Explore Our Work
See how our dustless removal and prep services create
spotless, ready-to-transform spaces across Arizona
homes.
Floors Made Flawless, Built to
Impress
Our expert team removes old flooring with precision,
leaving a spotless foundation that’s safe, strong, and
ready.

> EXERCISE DETAILS
Restate word for word the lines from the one holding "Our expert team" to the end of the listing, both ends included, and nothing more.

> YOUR RESPONSE
Our expert team removes old flooring with precision,
leaving a spotless foundation that’s safe, strong, and
ready.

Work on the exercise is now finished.